Among Census respondents with the surname Heiner, the largest self-reported group is White at 91.6%. The next largest groups are Hispanic (3.7%) and Two or More Races (3.3%).
Origin
The surname Heiner is of German origin, and can be traced back to the 14th century in the regions of Bavaria and Saxony. It is derived from the medieval German word "Hein," a diminutive form of the Germanic name Heinrich, which means "ruler of the home."
One of the earliest recorded instances of the name Heiner appears in the Nuremberg Chronicles, a 15th-century world history book published in 1493. The book mentions a Johann Heiner, a merchant from Augsburg, who lived in the late 14th century.
In the 16th century, the name Heiner is found in various historical records from the towns of Bamberg and Coburg in Bavaria. A notable figure from this period is Hans Heiner, a Protestant reformer and theologian born in Bamberg in 1525, who was known for his writings on the Reformation.
The Thirty Years' War (1618-1648) saw the migration of many German families, including those with the surname Heiner, to other parts of Europe and even to the New World. One such individual was Johann Heiner, born in 1620 in Coburg, who emigrated to Pennsylvania in the late 17th century and is considered one of the earliest Heiner settlers in America.
In the 19th century, the name Heiner gained prominence in the field of literature. Friedrich Heiner, a German poet and author, was born in 1804 in Saxony and is known for his romantic verses and ballads.

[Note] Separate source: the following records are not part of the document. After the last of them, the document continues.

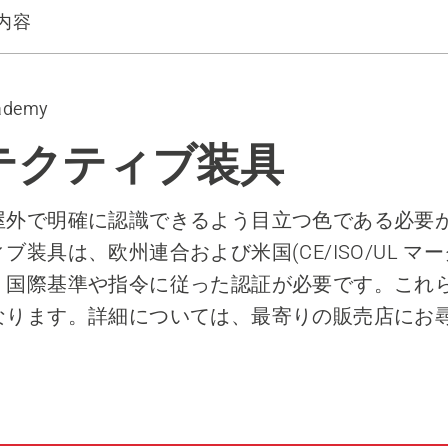
内容
など
ケット／シャツ
ademy
／チャップス
ィブブーツ
テクティブ装具
屋外で明確に認識できるよう目立つ色である必要
ブ装具は、欧州連合および米国(CE/ISO/UL マ
、国際基準や指令に従った認証が必要です。これ
なります。詳細については、最寄りの販売店にお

Another notable figure is Heinrich Heiner, born in 1857 in Düsseldorf, who was a prominent architect and urban planner. He was responsible for the design of several iconic buildings in Germany, including the Düsseldorf City Hall.
Among the more recent historical figures with the surname Heiner is Walter Heiner, a German-American physicist born in 1899 in Munich. He made significant contributions to the field of nuclear physics and worked on the Manhattan Project during World War II.
Throughout its history, the surname Heiner has been associated with various occupations and professions, including merchants, theologians, writers, architects, and scientists, reflecting the diverse backgrounds and accomplishments of those who have carried this name.
Demographics
Among Census respondents with the surname Heiner, the largest self-reported group is White at 91.6%. The next largest groups are Hispanic (3.7%) and Two or More Races (3.3%).
The bar chart below shows how Heiner bearers described their own race and ethnicity on the 2020 Census form. The Census Bureau groups responses into six broad categories: White, Black or African American, Hispanic or Latino, Asian and Pacific Islander, American Indian and Alaska Native, and Two or More Races. When a category has too few respondents for a given surname, the Bureau suppresses the figure to protect individual privacy, which is why some names show fewer than six slices.
Percentages are shown for every Census year so the breakdown stays comparable over time. When the source file also includes raw headcounts, Name Census shows those alongside the percentages in the legend.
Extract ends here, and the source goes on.